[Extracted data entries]
****************************************

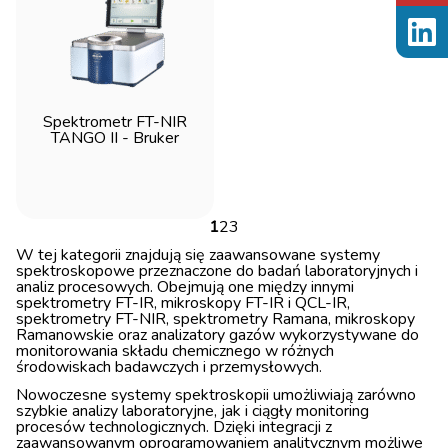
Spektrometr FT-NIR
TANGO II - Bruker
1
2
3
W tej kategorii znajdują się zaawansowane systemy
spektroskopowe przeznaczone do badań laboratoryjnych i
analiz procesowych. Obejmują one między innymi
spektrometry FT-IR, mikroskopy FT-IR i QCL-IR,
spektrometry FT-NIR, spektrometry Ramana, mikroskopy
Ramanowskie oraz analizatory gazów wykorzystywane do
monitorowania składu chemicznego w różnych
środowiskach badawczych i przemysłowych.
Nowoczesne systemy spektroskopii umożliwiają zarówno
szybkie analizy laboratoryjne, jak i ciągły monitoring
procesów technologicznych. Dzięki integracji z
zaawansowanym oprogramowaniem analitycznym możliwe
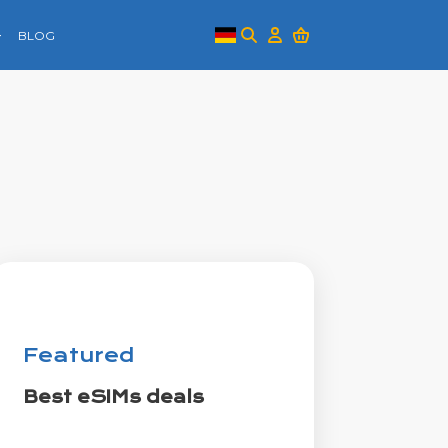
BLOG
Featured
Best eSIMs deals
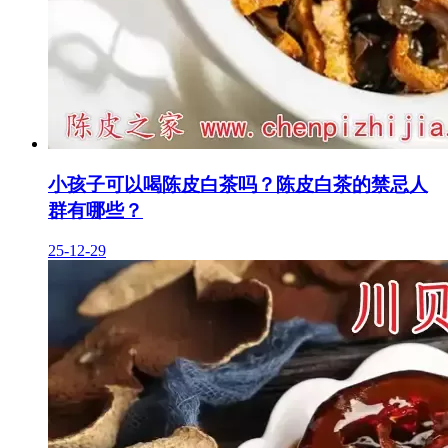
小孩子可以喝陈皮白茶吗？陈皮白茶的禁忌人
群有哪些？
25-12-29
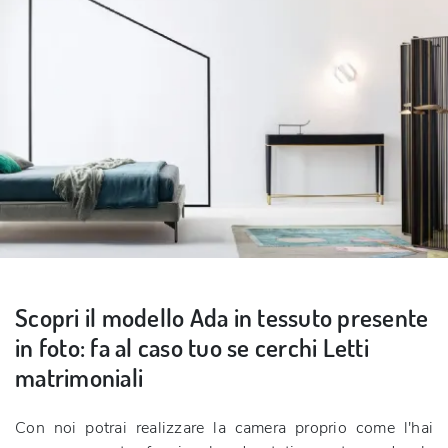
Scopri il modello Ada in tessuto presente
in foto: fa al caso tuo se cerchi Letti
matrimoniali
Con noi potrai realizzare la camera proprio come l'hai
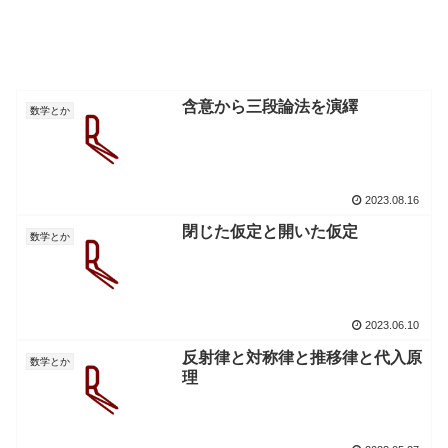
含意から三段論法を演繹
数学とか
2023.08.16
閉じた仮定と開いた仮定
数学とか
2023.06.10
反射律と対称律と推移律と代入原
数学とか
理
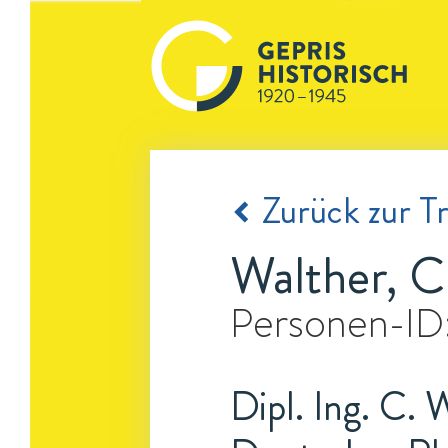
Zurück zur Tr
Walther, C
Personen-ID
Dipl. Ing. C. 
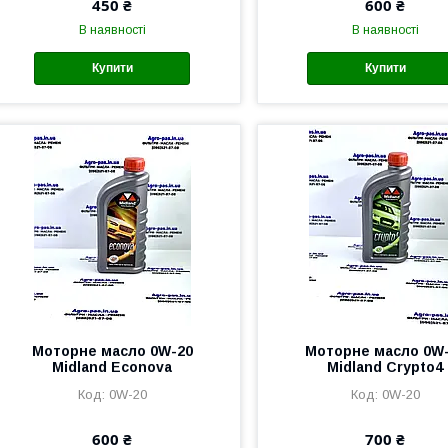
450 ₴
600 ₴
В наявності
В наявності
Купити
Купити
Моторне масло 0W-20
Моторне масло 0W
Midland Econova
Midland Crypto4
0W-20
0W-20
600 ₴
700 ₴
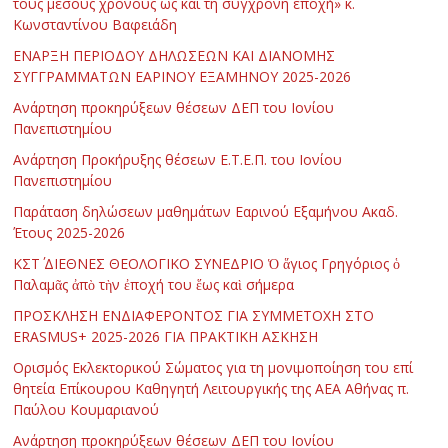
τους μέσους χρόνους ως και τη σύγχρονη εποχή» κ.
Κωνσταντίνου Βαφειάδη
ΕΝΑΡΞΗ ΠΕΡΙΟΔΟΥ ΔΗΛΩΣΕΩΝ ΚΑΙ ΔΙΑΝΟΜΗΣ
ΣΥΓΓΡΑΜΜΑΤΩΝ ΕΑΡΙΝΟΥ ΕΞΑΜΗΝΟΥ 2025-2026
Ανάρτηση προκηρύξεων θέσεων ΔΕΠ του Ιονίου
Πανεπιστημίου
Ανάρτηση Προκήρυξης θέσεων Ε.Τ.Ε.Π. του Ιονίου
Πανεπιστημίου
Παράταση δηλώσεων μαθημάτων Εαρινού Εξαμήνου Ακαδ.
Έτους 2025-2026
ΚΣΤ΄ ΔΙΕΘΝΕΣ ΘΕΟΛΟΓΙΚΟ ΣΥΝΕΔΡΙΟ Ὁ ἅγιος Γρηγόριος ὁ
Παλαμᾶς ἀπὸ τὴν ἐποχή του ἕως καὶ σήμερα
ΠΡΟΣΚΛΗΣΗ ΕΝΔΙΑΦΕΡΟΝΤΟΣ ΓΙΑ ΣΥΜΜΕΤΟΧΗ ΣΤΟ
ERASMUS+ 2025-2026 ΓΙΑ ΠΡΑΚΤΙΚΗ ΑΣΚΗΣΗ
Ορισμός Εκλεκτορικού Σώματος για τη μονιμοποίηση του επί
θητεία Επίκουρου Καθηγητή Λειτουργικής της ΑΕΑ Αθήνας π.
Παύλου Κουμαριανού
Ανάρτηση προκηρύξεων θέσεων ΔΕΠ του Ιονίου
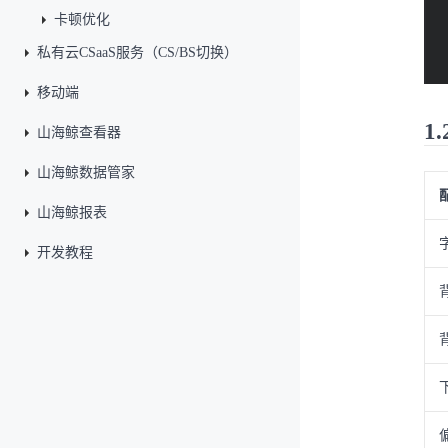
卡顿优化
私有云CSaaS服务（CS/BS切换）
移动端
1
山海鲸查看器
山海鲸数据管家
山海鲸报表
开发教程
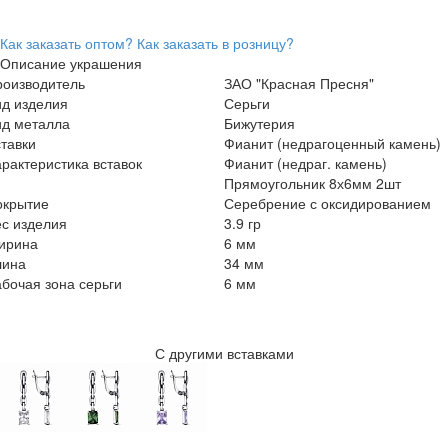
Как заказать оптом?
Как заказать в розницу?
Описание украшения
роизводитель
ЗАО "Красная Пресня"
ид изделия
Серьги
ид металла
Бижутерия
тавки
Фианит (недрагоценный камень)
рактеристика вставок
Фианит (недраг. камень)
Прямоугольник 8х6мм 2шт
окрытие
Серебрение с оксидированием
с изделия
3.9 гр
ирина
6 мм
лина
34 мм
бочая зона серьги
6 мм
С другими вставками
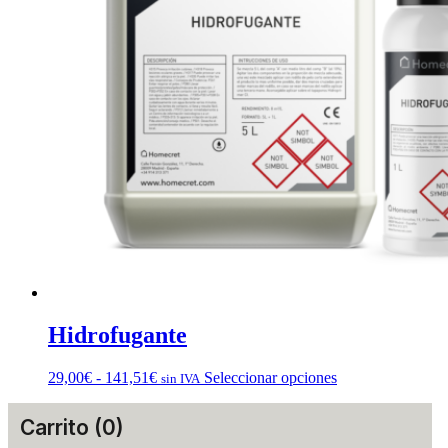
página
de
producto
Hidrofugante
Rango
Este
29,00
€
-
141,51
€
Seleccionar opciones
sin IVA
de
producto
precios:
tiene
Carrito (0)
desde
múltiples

****************************************

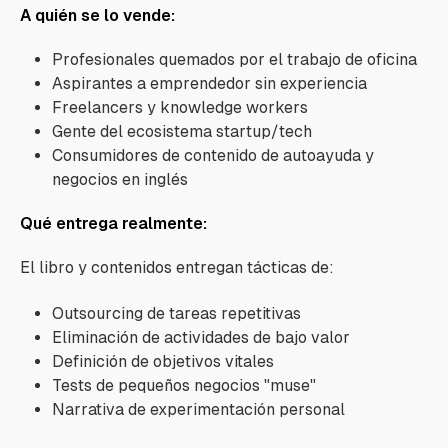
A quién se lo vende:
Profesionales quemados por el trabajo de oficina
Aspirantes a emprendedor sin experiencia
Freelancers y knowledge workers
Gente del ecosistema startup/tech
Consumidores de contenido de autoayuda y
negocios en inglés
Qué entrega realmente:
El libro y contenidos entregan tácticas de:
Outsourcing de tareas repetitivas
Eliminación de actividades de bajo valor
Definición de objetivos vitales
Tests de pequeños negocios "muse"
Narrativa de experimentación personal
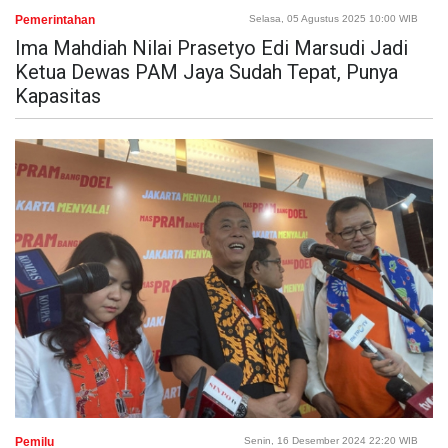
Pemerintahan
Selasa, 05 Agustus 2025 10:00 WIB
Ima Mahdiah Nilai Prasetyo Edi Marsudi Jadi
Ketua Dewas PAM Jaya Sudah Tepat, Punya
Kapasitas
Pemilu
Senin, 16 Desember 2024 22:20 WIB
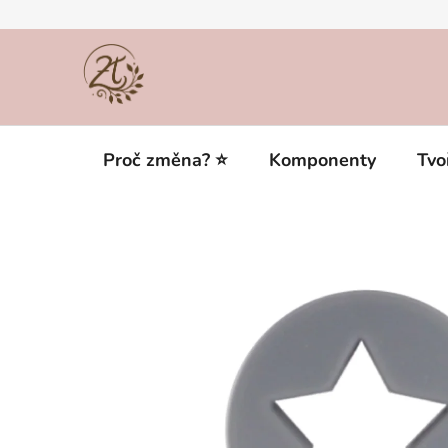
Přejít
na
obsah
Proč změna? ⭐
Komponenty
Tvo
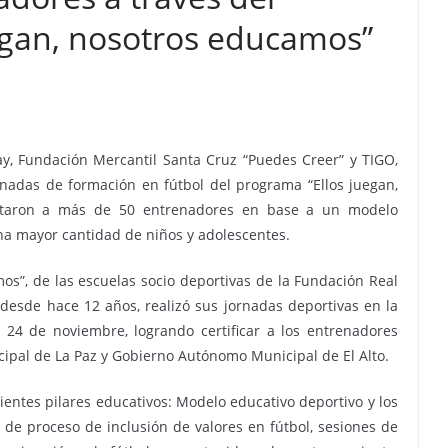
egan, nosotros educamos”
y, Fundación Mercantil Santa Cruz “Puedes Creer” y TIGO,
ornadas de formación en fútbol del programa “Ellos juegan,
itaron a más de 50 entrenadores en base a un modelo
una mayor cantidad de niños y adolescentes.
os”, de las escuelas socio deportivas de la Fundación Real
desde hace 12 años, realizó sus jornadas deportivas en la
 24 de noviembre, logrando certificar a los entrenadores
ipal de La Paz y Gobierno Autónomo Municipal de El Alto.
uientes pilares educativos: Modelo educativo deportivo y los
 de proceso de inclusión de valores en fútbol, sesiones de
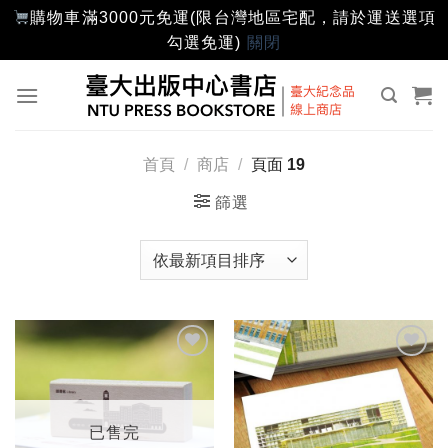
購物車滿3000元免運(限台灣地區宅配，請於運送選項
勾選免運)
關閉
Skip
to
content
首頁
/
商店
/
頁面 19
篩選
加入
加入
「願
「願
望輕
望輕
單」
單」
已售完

****************************************

WORK INSTRUCTIONS: Show all lines from the data above in which the word "entrenadores" appears.

RESULT FOR THIS TASK:
itaron a más de 50 entrenadores en base a un modelo
 24 de noviembre, logrando certificar a los entrenadores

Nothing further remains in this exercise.